21 Safar 1443  |  Rabu 29 September 2021

basmalah.png

Mendekati Al-Quran

Fiqhislam.com - Ramadhan, bulan berlimpah kebaikan dan keberkahan. Bulan untuk kita ketam pahala dan anugerah-Nya. Tidak ada yang terlewati dari bulan suci ini kecuali semuanya merasakan kedamaian, ketenangan dan kebahagian.

Di antara amalan yang akan mengundang kebaikan dan berpahala besar adalah mendekati dan membaca Alquran. Atau istilah yang lazim kita dengar dan akrab di bulan Ramadhan adalah tadarus Quran.

Inilah amalan yang tersirat dalam Alquran sebagai amalan yang mengundang keberkahan dan sekaligus mendesain Ramadhan kita menjadi terbaik (QS Al-Baqarah, 2: 185).

Mendekati Alquran berarti membaca, merenungkan, menelaah, dan memahami wahyu-wahyu-Nya. Di bulan inilah Alquran menemukan momentumnya.

Syiarnya sangat berasa dan khas. Di hampir pengeras-pengeras suara mushala atau masjid di negeri ini, Alquran didengungkan.

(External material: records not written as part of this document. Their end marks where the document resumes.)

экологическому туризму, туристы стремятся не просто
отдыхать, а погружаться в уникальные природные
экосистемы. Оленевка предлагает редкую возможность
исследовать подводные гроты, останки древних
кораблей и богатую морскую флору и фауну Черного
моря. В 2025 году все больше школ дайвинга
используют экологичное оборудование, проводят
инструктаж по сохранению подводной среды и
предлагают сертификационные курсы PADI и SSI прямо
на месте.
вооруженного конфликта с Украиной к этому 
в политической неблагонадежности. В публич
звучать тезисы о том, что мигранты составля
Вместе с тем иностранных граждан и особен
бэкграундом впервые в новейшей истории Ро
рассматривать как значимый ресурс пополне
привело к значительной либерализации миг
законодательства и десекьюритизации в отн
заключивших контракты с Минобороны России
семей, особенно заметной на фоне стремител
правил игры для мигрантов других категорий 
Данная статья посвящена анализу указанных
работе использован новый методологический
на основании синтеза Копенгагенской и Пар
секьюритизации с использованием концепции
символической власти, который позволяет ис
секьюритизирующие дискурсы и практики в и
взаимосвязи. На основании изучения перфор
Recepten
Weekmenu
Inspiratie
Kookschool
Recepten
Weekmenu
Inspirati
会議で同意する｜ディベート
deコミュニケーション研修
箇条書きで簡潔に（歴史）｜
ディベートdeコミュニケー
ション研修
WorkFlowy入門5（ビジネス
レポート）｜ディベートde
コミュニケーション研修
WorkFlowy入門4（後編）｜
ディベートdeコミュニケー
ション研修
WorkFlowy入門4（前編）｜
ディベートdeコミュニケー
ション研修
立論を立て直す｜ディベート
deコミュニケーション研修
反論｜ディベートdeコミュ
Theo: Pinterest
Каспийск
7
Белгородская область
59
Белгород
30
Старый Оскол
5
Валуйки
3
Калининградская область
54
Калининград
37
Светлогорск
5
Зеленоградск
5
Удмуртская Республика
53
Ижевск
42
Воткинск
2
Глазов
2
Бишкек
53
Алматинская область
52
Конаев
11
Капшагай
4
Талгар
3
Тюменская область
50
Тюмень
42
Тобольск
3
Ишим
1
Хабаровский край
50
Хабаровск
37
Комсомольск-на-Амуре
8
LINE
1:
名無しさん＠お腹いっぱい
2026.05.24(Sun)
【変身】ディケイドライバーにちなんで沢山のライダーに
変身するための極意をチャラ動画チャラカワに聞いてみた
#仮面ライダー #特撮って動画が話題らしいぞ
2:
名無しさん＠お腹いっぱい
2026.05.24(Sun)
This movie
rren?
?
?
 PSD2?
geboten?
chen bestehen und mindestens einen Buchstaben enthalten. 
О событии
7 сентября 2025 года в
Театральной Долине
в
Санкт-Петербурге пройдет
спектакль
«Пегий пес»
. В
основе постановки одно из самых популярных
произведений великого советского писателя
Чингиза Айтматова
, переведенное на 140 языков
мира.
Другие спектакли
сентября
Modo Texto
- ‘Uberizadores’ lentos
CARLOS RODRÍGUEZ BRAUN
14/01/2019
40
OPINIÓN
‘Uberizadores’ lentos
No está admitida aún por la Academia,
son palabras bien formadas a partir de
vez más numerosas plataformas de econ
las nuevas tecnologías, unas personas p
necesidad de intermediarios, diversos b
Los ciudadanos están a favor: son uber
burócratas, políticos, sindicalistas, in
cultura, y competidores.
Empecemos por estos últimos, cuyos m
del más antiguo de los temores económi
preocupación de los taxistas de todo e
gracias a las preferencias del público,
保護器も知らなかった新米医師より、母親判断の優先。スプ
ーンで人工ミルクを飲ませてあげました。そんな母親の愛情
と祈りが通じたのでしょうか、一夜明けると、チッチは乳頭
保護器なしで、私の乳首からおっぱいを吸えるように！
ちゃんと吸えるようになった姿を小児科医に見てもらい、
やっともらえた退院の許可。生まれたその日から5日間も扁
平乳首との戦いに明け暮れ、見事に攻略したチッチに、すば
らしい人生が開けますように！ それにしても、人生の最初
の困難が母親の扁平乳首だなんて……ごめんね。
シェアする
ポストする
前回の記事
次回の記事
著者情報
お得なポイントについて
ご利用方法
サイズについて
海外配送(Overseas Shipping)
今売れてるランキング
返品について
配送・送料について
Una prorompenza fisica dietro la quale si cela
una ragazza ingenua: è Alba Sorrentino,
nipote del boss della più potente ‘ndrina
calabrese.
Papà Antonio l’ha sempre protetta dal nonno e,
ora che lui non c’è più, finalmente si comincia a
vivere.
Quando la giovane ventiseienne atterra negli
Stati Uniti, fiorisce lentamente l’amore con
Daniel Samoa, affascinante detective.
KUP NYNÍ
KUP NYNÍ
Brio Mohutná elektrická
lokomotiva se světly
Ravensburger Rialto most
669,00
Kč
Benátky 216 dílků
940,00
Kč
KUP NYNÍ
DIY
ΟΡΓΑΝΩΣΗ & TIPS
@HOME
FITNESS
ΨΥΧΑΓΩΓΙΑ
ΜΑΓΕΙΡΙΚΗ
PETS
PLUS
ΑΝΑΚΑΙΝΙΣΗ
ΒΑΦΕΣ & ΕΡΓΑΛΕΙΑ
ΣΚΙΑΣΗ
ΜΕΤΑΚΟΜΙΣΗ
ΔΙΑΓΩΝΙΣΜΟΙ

Orang tua, ibu-ibu, bapak-bapak, remaja dan anak-anak berhimpun bersama, memandangi mushaf, membaca, mempelajari dan mengkajinya.  

Tidak perlu merasa aneh, karena aktivitas tadarus Quran memang sudah melegenda dan turun temurun. Di bulan inilah, Malaikat Jibril turun ke planet bumi untuk menyimak bacaan Alquran Rasulullah.

Utsman bin Affan biasa mengkhatamkan Alquran setiap hari sekali. Imam Syafii mengkhatamkan Alquran sebanyak enam puluh kali.

Al-Aswad setiap dua hari sekali, Qatadah setiap tiga hari sekali atau di tiap malam pada sepuluh malam akhir bulan Ramadhan. Subhanallah.

Terkait larangan Nabi Saw. mengkhatamkan Alquran kurang dari tiga hari, Al-Hafidz Ibnu Rajab Al-Hambali berkata, itu berlaku di luar Ramadhan. Sementara di bulan Ramadhan apalagi di sepuluh akhir Ramadhan justru menjadi amalan utama.

Alquran disebut sebagai Ma`dubatullah (hidangan Allah SWT.), sebagaimana sabda Rasulullah Saw., "
Sesungguhnya Al-Quran ini adalah hidangan Allah, maka kalian terimalah hidangan-Nya itu semampu kalian." (HR. Hakim)

Sungguh, Alquran merupakan suatu hidangan yang tidak pernah membosankan. Semakin dinikmati, semakin bertambah pula kenikmatannya.

Oleh karena itu, setiap orang yang mempercayai Alquran akan semakin bertambah cinta kepadanya, cinta untuk mendekati dan membacanya, mempelajarinya, menghafalkannya, memahaminya, mengamalkannya, dan mengajarkannya.